Rita reflected that almost everyone she'd ever met in the FBI was focused on what mattered most to them, whether that was justice, art, or something drastically different. Sieni, apparently, loved his tests. "I'm sorry. I need your help. If you could just answer a couple of questions, I'll be happy to leave. Please?"

"One of the tests is at a delicate stage. I don't want it contaminated. There aren't a lot of samples, you know. Why didn't you bring the body back?"

"Because I didn't have a body bag, and I couldn't carry it. It was in two parts, anyway."

"Two parts?"

"Yes. Sliced in half at the waist. And her hands and feet were cut off after death, but—"

" _What happened to them?_ "

"Um...the feet were burned to ashes by magical fire. I don't know what happened to the hands."

"Find them," Sieni said. It felt like a royal command. "I'd have more to work with, then."

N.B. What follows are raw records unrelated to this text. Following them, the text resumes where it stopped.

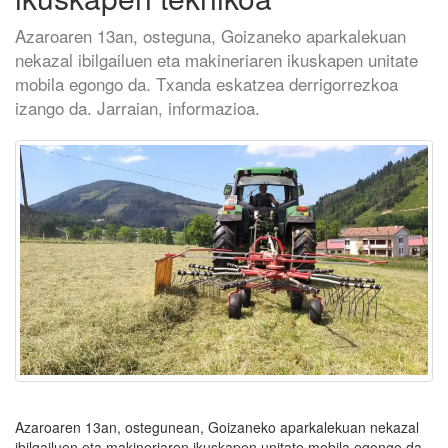
Azaroaren 13an, osteguna, Goizaneko aparkalekuan
nekazal ibilgailuen eta makineriaren ikuskapen unitate
mobila egongo da. Txanda eskatzea derrigorrezkoa
izango da. Jarraian, informazioa.
Azaroaren 13an, ostegunean, Goizaneko aparkalekuan nekazal
ibilgailuen eta makineriaren ikuskapen unitate mobila egongo da.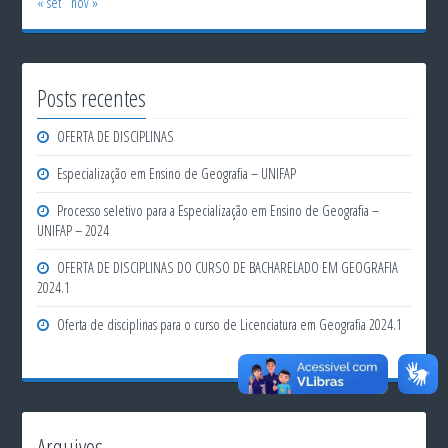
« set
nov »
Posts recentes
OFERTA DE DISCIPLINAS
Especialização em Ensino de Geografia – UNIFAP
Processo seletivo para a Especialização em Ensino de Geografia –
UNIFAP – 2024
OFERTA DE DISCIPLINAS DO CURSO DE BACHARELADO EM GEOGRAFIA
2024.1
Oferta de disciplinas para o curso de Licenciatura em Geografia 2024.1
Arquivos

 _But I don't know where they are!_ She was about to say this aloud when an image of the crime scene drifted through her mind. Two halves of a log lying on grass next to a lake. Wet, slippery grass leading to a lake with no docks or boats or fishermen. A lake that she and the rangers had barely noticed.

"Someone doesn't want me looking there." Which was oddly satisfactory. If someone was trying to keep you from finding out something, there was generally something to find out.

"So? Look anyway. That is what humans do, yes?"

"Yes." For a moment Rita wished that she had a knowledgeable bartender or a troubled cop to talk to, like in a noir movie, instead of an irked lab tech. "I found a couple of words. I think that they might be related to the case. Chullachaki and chuhaister. Maybe they could help, if I found them."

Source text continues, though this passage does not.